Clarify the requirements first — exactly as you would in system design. Think aloud. Start with the simplest thing that works, then improve. Acknowledge what you’d add with more time (“I’d add a reranker; I’d build an eval set”). AI coding tools may even be allowed — if so, use them as you would on the job: direct them well and review the output.

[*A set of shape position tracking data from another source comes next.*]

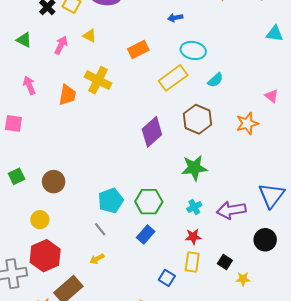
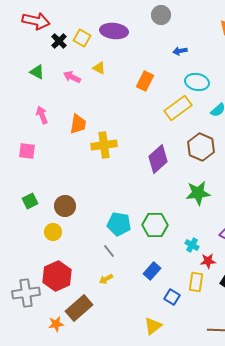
pink arrow: (61, 45) -> (72, 77), turned -90
orange rectangle: (138, 49) -> (145, 81), turned -36
yellow cross: (98, 80) -> (104, 145), moved, turned -35
cyan pentagon: (111, 201) -> (119, 224), turned 30
cyan cross: (194, 207) -> (192, 245), moved, turned -32
yellow circle: (40, 220) -> (53, 232), moved
blue rectangle: (146, 235) -> (152, 271), moved
red star: (193, 237) -> (208, 261), moved

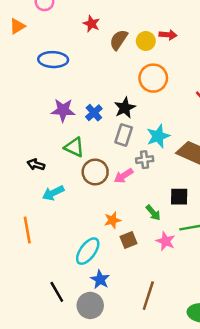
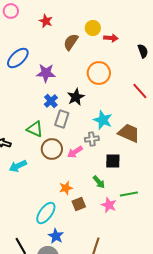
red star: (91, 24) -> (46, 21), moved
yellow circle: (146, 41) -> (93, 28), moved
blue ellipse: (53, 60) -> (18, 58), turned -45
purple star: (63, 110) -> (46, 73), moved
gray rectangle: (124, 135) -> (62, 119), moved
cyan star: (158, 136) -> (103, 120), turned -30
black square: (179, 197) -> (113, 161), moved

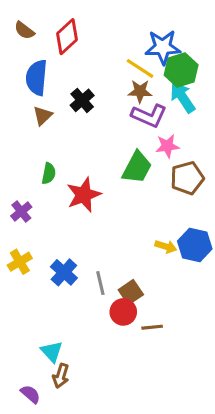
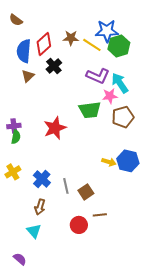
red diamond: (67, 37) -> (44, 44), moved
brown star: (140, 91) -> (71, 38), moved
cyan arrow: (183, 97) -> (120, 83), moved
green trapezoid: (137, 167) -> (90, 110), turned 55
green semicircle: (49, 173) -> (16, 137), moved
purple cross: (21, 212) -> (14, 126), moved, turned 32
red circle: (123, 312) -> (79, 225), moved
brown arrow: (61, 376) -> (40, 207), moved

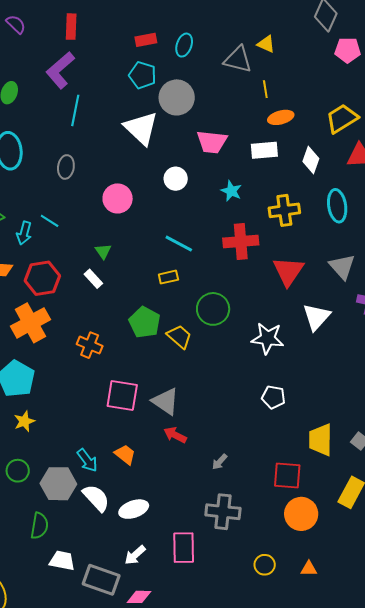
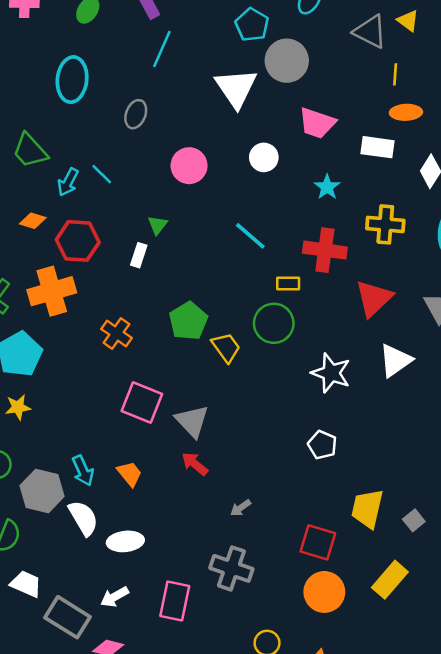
yellow rectangle: (168, 277) -> (288, 283), moved
white rectangle: (93, 279) -> (139, 255), turned 48

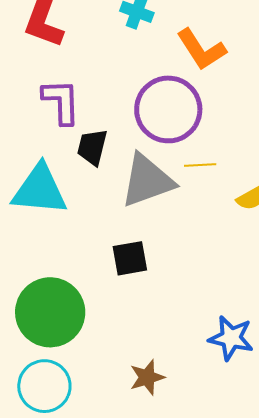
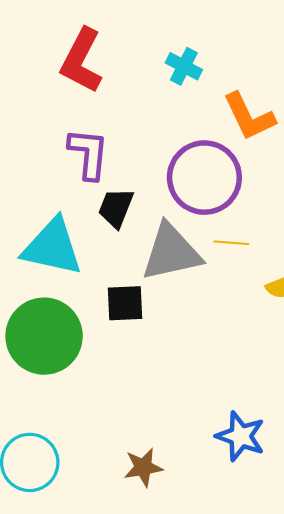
black square: (130, 258) -> (125, 303), moved
green circle: (50, 312) -> (44, 336), moved

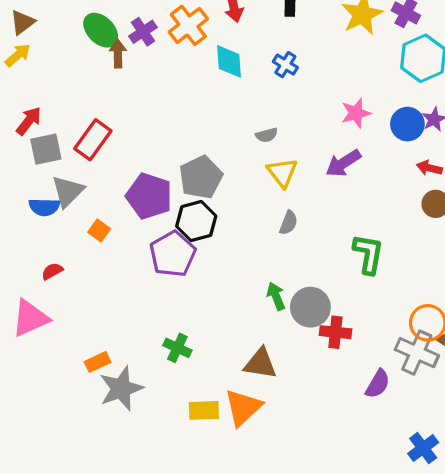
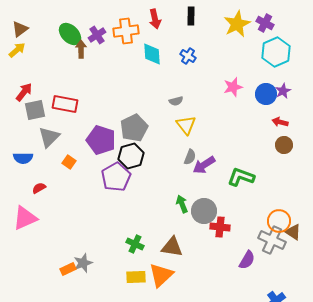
orange cross: (188, 25) -> (126, 31), turned 30
red rectangle: (93, 140) -> (65, 104), turned 65
purple arrow: (343, 163) -> (204, 165), moved
blue semicircle: (44, 207) -> (23, 158), moved
green L-shape: (368, 254) -> (241, 177), turned -80
green cross: (177, 348) -> (135, 244), moved
orange rectangle: (98, 362) -> (68, 269), moved
gray star: (121, 389) -> (83, 263), size x0.7

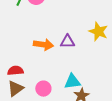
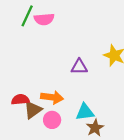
orange arrow: (43, 45) -> (52, 97), moved
brown triangle: (15, 89) -> (33, 110), moved

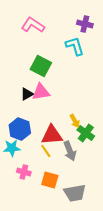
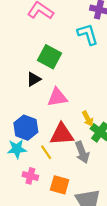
pink triangle: (41, 92) -> (57, 97), moved
black triangle: (27, 94) -> (34, 79), moved
yellow line: (46, 151) -> (46, 152), moved

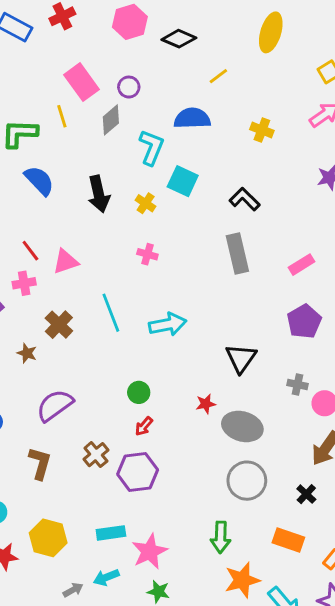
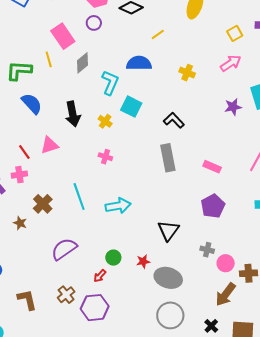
purple circle: (129, 87) -> (94, 23), moved
pink triangle: (66, 262) -> (49, 145), moved
pink rectangle: (301, 265) -> (212, 167), turned 54
green circle: (139, 392) -> (113, 258), moved
purple semicircle: (55, 405) -> (64, 249), moved
brown L-shape: (40, 463) -> (27, 300), turned -30

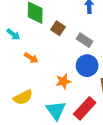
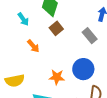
brown square: (58, 28) -> (56, 28), moved
gray rectangle: (85, 40) -> (90, 36), moved

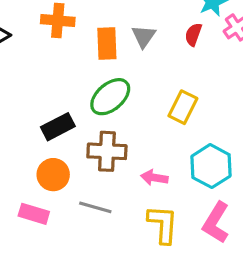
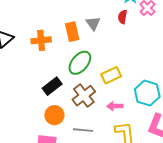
orange cross: (58, 21) -> (41, 40), moved
yellow rectangle: (183, 107) -> (111, 75), moved, turned 48
brown cross: (107, 151) -> (84, 96), turned -30

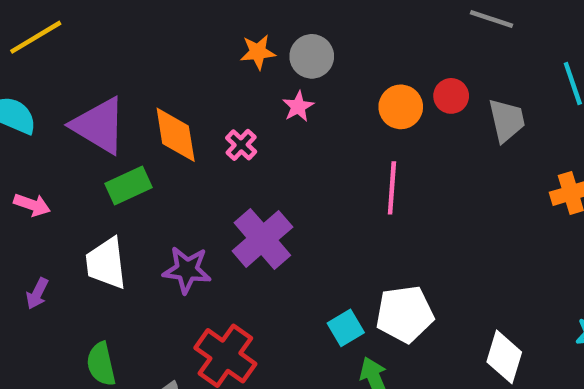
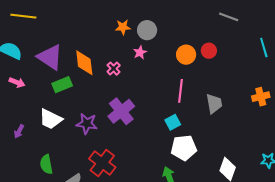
yellow line: (36, 37) -> (23, 16), turned 35
gray trapezoid: (507, 120) -> (214, 104), moved
pink arrow: (32, 205) -> (17, 82), moved
white trapezoid: (106, 263) -> (51, 119), turned -60
cyan square: (346, 328) -> (173, 122), moved

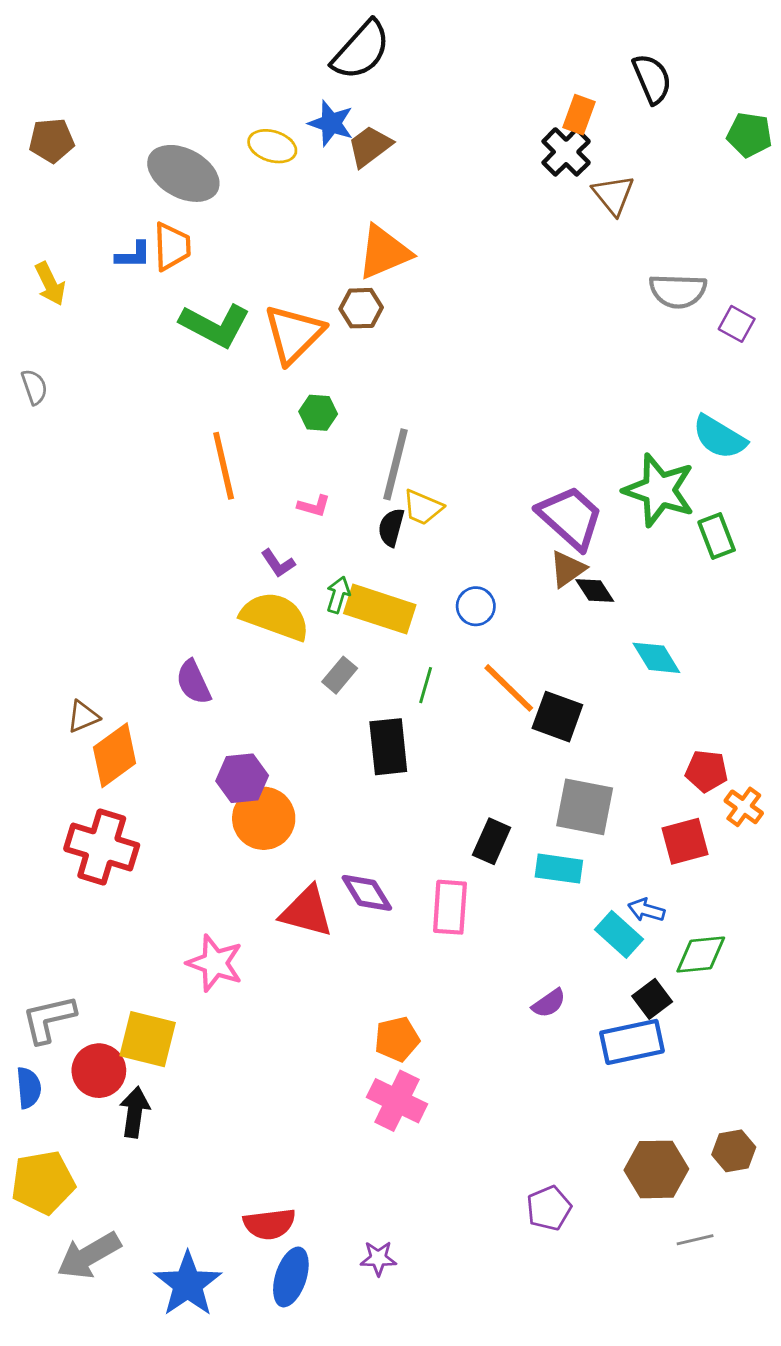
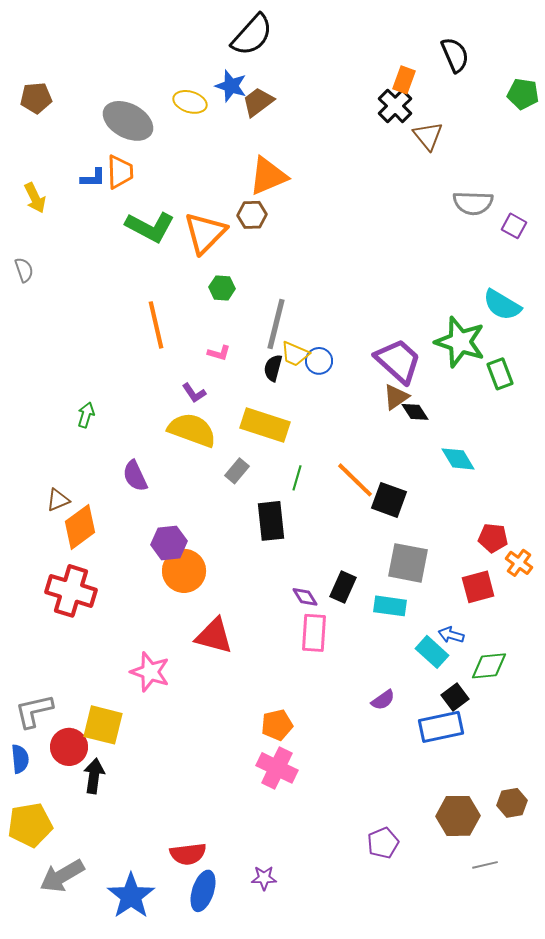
green arrow: (338, 595) -> (86, 415), moved
blue circle: (476, 606) -> (319, 361), moved
purple diamond: (367, 893) -> (305, 597), moved, size x0.7

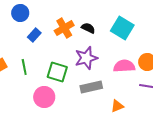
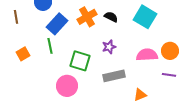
blue rectangle: (34, 35) -> (57, 24), size x1.5
purple star: (86, 58) -> (109, 47), size x0.6
green line: (24, 67) -> (50, 46), moved

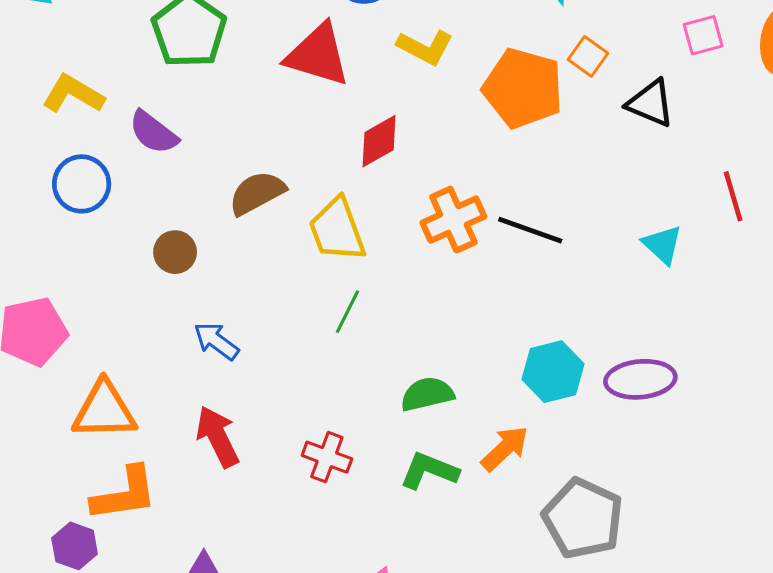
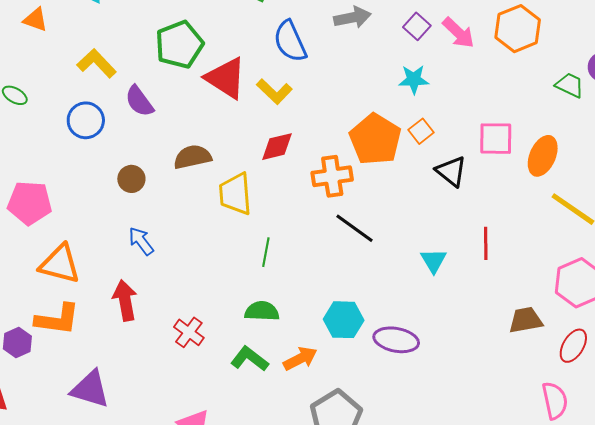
pink square: (703, 35) -> (496, 139), size x1.4
yellow L-shape: (425, 47) -> (274, 92), moved
red triangle: (318, 55) -> (226, 78), moved
orange cross: (453, 220) -> (332, 176), moved
green line: (348, 312) -> (266, 252), moved, turned -32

Standard behavioral interviewing, with AI-flavored themes. Expect:

  • “Tell me about an AI/ML project you built.” Have a crisp story: the problem, your approach, the trade-offs, what worked, what didn’t. The failures and lessons matter as much as the wins.
  • “How do you keep up with the field?” AI moves fast; show a real habit — papers, building side projects, following the ecosystem.
  • “A time you dealt with ambiguity / an unreliable system.” AI work is full of both. A story about evaluating, de-risking, or handling a flaky model lands well.
  • “How do you think about AI risk / responsible use?” Show you weigh failure modes, misuse, and limitations — not hype.
ThemeWhy it resonates
PragmatismYou pick the simplest tool; you don’t over-engineer
Evaluation mindsetYou measure rather than assume
Calibrated honestyYou’re clear about what you don’t know
CuriosityYou learn an fast-moving field continuously
Product senseYou connect AI work to user and business value
  • Build something end to end. One real project — a small RAG app, an agent — teaches more than any reading, and becomes your behavioral story.
  • Practice the worked example. Re-derive the system design walkthrough until the framework is automatic.
  • Do one timed coding exercise. Build a mini RAG pipeline against a clock.
  • Rehearse your project story out loud — problem, approach, trade-offs, lessons.
  • Review the fundamentals in ML & DL Concepts.

The coding round is practical — API calls, mini RAG pipelines, data processing — and interviewers watch whether you handle the unhappy path, think about cost, and would evaluate your work. Validate model output; never trust it raw. The behavioral round rewards pragmatism, an evaluation mindset, calibrated honesty, and product sense. Prepare by building one real end-to-end project and rehearsing it. Your existing production engineering instincts are your biggest advantage — apply them visibly to AI.